В.Т. не полюбил Крыма, не почувствовал его неизреченной древней прелести. Он не любил природу. Было какое-то глазное, рассудочное общение с ней. Любить — это, мне кажется, ощущать себя частью ее, растворяться, чувствуя свою связь с небом и землей. Он был внимателен к дереву и камню, наблюдателен, использовал природу, ее явления в своих стихах для передачи каких-то оттенков человеческих чувств, но потребности душевного общения с природой у него не было.
Универсальное средство
В.Т. спросил меня однажды: «Ты думаешь — в лагере я ругался?» Я ответила: «Нет, наверное».
— Одним из самых отчаянных ругателей я был. И дрался. Тут в трамвае мне на ногу наступили, я такое выдал, парень в столбняк впал…
Плюха — была его универсальным, хоть и теоретическим средством решения всех проблем.

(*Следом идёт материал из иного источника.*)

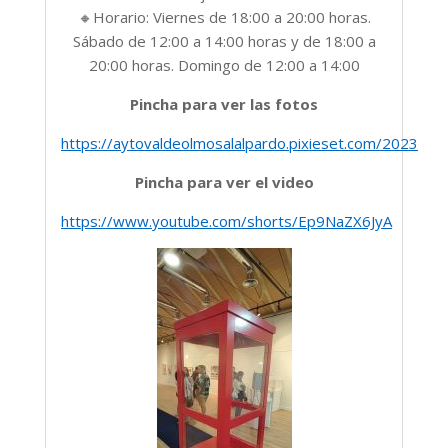
🔸Horario: Viernes de 18:00 a 20:00 horas.
Sábado de 12:00 a 14:00 horas y de 18:00 a
20:00 horas. Domingo de 12:00 a 14:00
Pincha para ver las fotos
https://aytovaldeolmosalalpardo.pixieset.com/2023sep
Pincha para ver el video
https://www.youtube.com/shorts/Ep9NaZX6JyA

— Этой сволочи (ПЧ) плюху прямо на пороге дать — только так от нее избавишься…
— Встретил Молотова в Ленинской библиотеке. И — не дал ему плюху! Встретил — и не дал!
Даже буквально в последние дни он пытался, размахивая руками, отогнать от себя «наседку» в доме инвалидов: «Уходи, ты мне надоела!»
Плюха — моментальное решение проблемы, а это было в характере В.Т., не терпящем неясностей и проволочек.
— Все ищут во мне тайну. А во мне нет тайны, во мне все просто и ясно. Никаких тайн.
Тайн он не терпел, хотя, конечно, умел молчать, когда надо. Но всякие кивки, намеки, таинственные недомолвки безмерно его раздражали.
— Я привык с жизнью встречаться прямо. Не отличая большого от малого.
Был у него очень добрый друг и поклонник таланта — Яков Гродзенский. Жил он в Рязани. И была у него страсть объясняться с подтекстом. Дескать, я понимаю, сказать можно не все, но я понимаю. В.Т. жутко раздражался, хотя «Яшку» любил.
Однажды я пришла и застала В.Т. в глубокой молчаливой грусти (а молчалив В.Т. не был, всегда бурлила в нем жажда высказаться). «Яшка умер», — сказал В.Т. Было это, кажется, году в 1970-м.
Его мнения о себе были столь же противоположны, сколько противоположностей заключал его характер.
Как-то я отозвалась хорошо о Юрии Осиповиче Домбровском. Он обидчиво и очень запальчиво сказал: «Я лучше всех людей!» Потом подумал и поправился: «Лучше меня только ты».
Что главное ценил в себе: верность, нравственную твердость («не предал никого в лагере, не донес, на чужой крови не ловчил»). Талант. «Я тот сапожник, рожденный, чтобы стать Наполеоном, как у Марка Твена. Я собирался стать Шекспиром. Лагерь все сломал».
Но иногда он впадал в уничижение и говорил иное: что он неблагодарный, капризный, и я думаю о нем гораздо лучше, чем он заслуживает. Что он растоптанный человек, собравший себя из кусков, что он непоправимо искалечен лагерем.
Готовя его рукописи к изданию, я вижу, насколько его стиль выражает его личность. Даже подбор любимых эпитетов: твердый, лучший, энергичный, любой, высший… Стремление к абсолюту, к невозможной непреложности, к высшей точке…
Таков и ты, поэт.
Страсть и рассудочность, стихия, поток — и самоограничение беспрерывное. Серьезность до последней мелочи. Полное отсутствие чувства юмора. Суеверный. Косноязычие шамана присуще порой его стихам — что-то с трудом пробивается в мысль, в слово, что-то, едва переводимое в слова.